In the entries that follow, find the word "breadcrumb" and report each line it is on.

-------

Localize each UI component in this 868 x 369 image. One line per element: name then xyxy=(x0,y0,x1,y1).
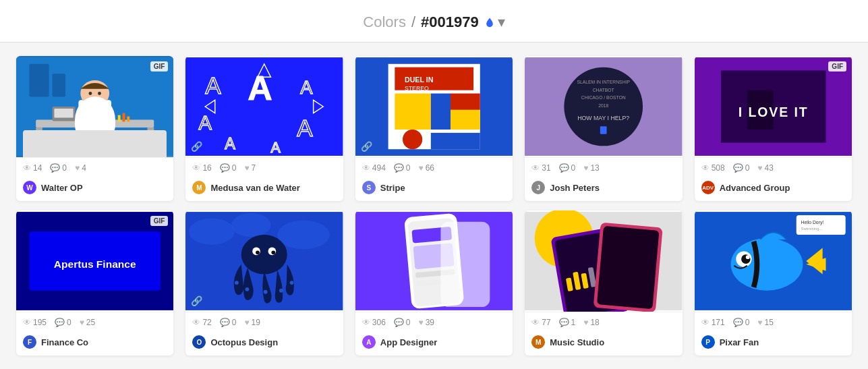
heart-icon-5: ♥ xyxy=(757,163,762,173)
svg-text:Swimming...: Swimming... xyxy=(801,227,822,231)
card-7-svg xyxy=(185,210,343,312)
card-6-likes: ♥ 25 xyxy=(80,318,95,327)
heart-icon-9: ♥ xyxy=(583,318,588,327)
card-4-image[interactable]: SLALEM IN INTERNSHIP CHATBOT CHICAGO / B… xyxy=(525,56,682,157)
card-6[interactable]: Apertus Finance GIF 👁 195 💬 0 ♥ 25 xyxy=(16,210,173,356)
eye-icon-6: 👁 xyxy=(23,318,31,327)
card-1-author-row[interactable]: W Walter OP xyxy=(16,177,173,201)
card-3-meta: 👁 494 💬 0 ♥ 66 xyxy=(355,157,513,177)
card-7-image[interactable]: 🔗 xyxy=(185,210,343,312)
svg-text:Hello Dory!: Hello Dory! xyxy=(801,220,823,225)
svg-point-54 xyxy=(231,213,270,237)
card-2-avatar: M xyxy=(192,181,206,194)
card-7-comments: 💬 0 xyxy=(220,318,237,327)
card-7-author-row[interactable]: O Octopus Design xyxy=(185,331,343,356)
card-7-views: 👁 72 xyxy=(192,318,211,327)
svg-rect-73 xyxy=(440,222,490,307)
card-6-image[interactable]: Apertus Finance GIF xyxy=(16,210,173,312)
eye-icon-4: 👁 xyxy=(531,163,540,173)
card-8-likes: ♥ 39 xyxy=(419,318,434,327)
card-7-author-name: Octopus Design xyxy=(210,337,278,347)
card-8-meta: 👁 306 💬 0 ♥ 39 xyxy=(355,312,513,331)
svg-text:A: A xyxy=(248,69,273,107)
card-2-image[interactable]: A A A A A A A 🔗 xyxy=(185,56,343,157)
svg-text:SLALEM IN INTERNSHIP: SLALEM IN INTERNSHIP xyxy=(577,80,631,84)
card-3-likes: ♥ 66 xyxy=(419,163,434,173)
card-1-author-name: Walter OP xyxy=(41,183,83,193)
card-9[interactable]: 👁 77 💬 1 ♥ 18 M Music Studio xyxy=(525,210,682,356)
comment-icon: 💬 xyxy=(50,163,60,173)
card-6-views: 👁 195 xyxy=(23,318,47,327)
card-1-image[interactable]: GIF xyxy=(16,56,173,157)
card-3-image[interactable]: DUEL IN STEREO 🔗 xyxy=(355,56,513,157)
svg-point-62 xyxy=(245,287,250,291)
card-9-author-row[interactable]: M Music Studio xyxy=(525,331,682,356)
color-picker-button[interactable]: ▾ xyxy=(484,13,505,31)
breadcrumb-colors: Colors xyxy=(363,13,406,31)
card-10-svg: Hello Dory! Swimming... xyxy=(695,210,852,312)
dropdown-arrow[interactable]: ▾ xyxy=(498,13,505,31)
card-9-image[interactable] xyxy=(525,210,682,312)
comment-icon-2: 💬 xyxy=(220,163,230,173)
card-5-likes: ♥ 43 xyxy=(757,163,773,173)
card-2-svg: A A A A A A A xyxy=(185,56,343,157)
svg-text:2018: 2018 xyxy=(598,103,608,108)
card-3-svg: DUEL IN STEREO xyxy=(355,56,513,157)
heart-icon-4: ♥ xyxy=(583,163,588,173)
card-1-views: 👁 14 xyxy=(23,163,42,173)
eye-icon-8: 👁 xyxy=(362,318,370,327)
card-6-svg: Apertus Finance xyxy=(16,210,173,312)
svg-rect-36 xyxy=(431,133,480,149)
gif-badge-5: GIF xyxy=(828,61,846,72)
svg-rect-83 xyxy=(597,226,660,309)
card-5-image[interactable]: I LOVE IT GIF xyxy=(695,56,852,157)
card-4[interactable]: SLALEM IN INTERNSHIP CHATBOT CHICAGO / B… xyxy=(525,56,682,201)
link-badge-7: 🔗 xyxy=(191,295,202,306)
card-6-author-row[interactable]: F Finance Co xyxy=(16,331,173,356)
card-4-likes: ♥ 13 xyxy=(583,163,599,173)
card-8-avatar: A xyxy=(362,335,376,349)
card-4-author-row[interactable]: J Josh Peters xyxy=(525,177,682,201)
eye-icon-9: 👁 xyxy=(531,318,540,327)
card-3-author-row[interactable]: S Stripe xyxy=(355,177,513,201)
card-10-author-row[interactable]: P Pixar Fan xyxy=(695,331,852,356)
card-5-author-row[interactable]: ADV Advanced Group xyxy=(695,177,852,201)
card-5[interactable]: I LOVE IT GIF 👁 508 💬 0 ♥ 43 AD xyxy=(695,56,852,201)
card-10[interactable]: Hello Dory! Swimming... 👁 171 💬 0 ♥ 15 xyxy=(695,210,852,356)
card-8-author-row[interactable]: A App Designer xyxy=(355,331,513,356)
card-5-views: 👁 508 xyxy=(701,163,725,173)
svg-rect-31 xyxy=(395,94,430,130)
card-10-image[interactable]: Hello Dory! Swimming... xyxy=(695,210,852,312)
gallery-container: GIF 👁 14 💬 0 ♥ 4 W Walter OP xyxy=(0,42,868,369)
svg-rect-11 xyxy=(123,113,125,122)
card-4-meta: 👁 31 💬 0 ♥ 13 xyxy=(525,157,682,177)
svg-text:CHICAGO / BOSTON: CHICAGO / BOSTON xyxy=(581,95,626,100)
card-9-meta: 👁 77 💬 1 ♥ 18 xyxy=(525,312,682,331)
card-7[interactable]: 🔗 👁 72 💬 0 ♥ 19 O Octopus Design xyxy=(185,210,343,356)
svg-text:Apertus Finance: Apertus Finance xyxy=(54,258,136,270)
card-1-svg xyxy=(16,56,173,157)
svg-text:A: A xyxy=(271,140,281,156)
card-8-image[interactable] xyxy=(355,210,513,312)
card-4-avatar: J xyxy=(531,181,545,194)
card-6-meta: 👁 195 💬 0 ♥ 25 xyxy=(16,312,173,331)
card-1[interactable]: GIF 👁 14 💬 0 ♥ 4 W Walter OP xyxy=(16,56,173,201)
eye-icon-5: 👁 xyxy=(701,163,710,173)
svg-rect-33 xyxy=(451,94,480,110)
card-2[interactable]: A A A A A A A 🔗 👁 16 xyxy=(185,56,343,201)
card-8[interactable]: 👁 306 💬 0 ♥ 39 A App Designer xyxy=(355,210,513,356)
svg-point-35 xyxy=(403,130,422,149)
breadcrumb-separator: / xyxy=(411,13,415,31)
svg-text:A: A xyxy=(206,72,222,98)
card-3[interactable]: DUEL IN STEREO 🔗 👁 494 xyxy=(355,56,513,201)
comment-icon-6: 💬 xyxy=(55,318,65,327)
card-2-author-row[interactable]: M Medusa van de Water xyxy=(185,177,343,201)
link-badge-2: 🔗 xyxy=(191,141,202,152)
color-hash: #001979 xyxy=(421,13,479,31)
card-6-avatar: F xyxy=(23,335,36,349)
card-2-likes: ♥ 7 xyxy=(244,163,256,173)
page-header: Colors / #001979 ▾ xyxy=(0,0,868,42)
svg-point-8 xyxy=(88,92,92,95)
svg-rect-6 xyxy=(78,100,111,123)
svg-text:DUEL IN: DUEL IN xyxy=(405,76,434,84)
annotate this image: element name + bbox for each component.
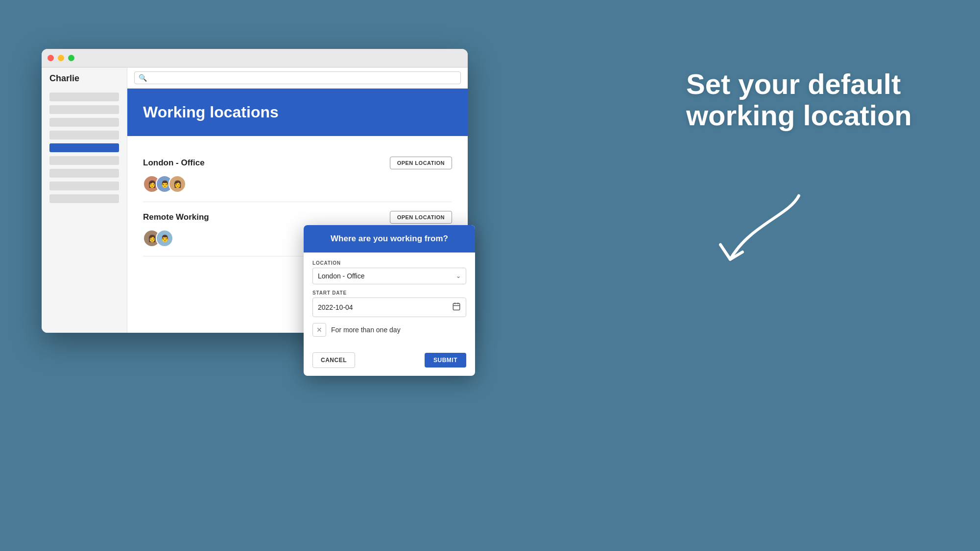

-------

RESPONSE TO THE EXERCISE:
breadcrumb-colors: Colors xyxy=(363,13,406,31)
breadcrumb-separator: / xyxy=(411,13,415,31)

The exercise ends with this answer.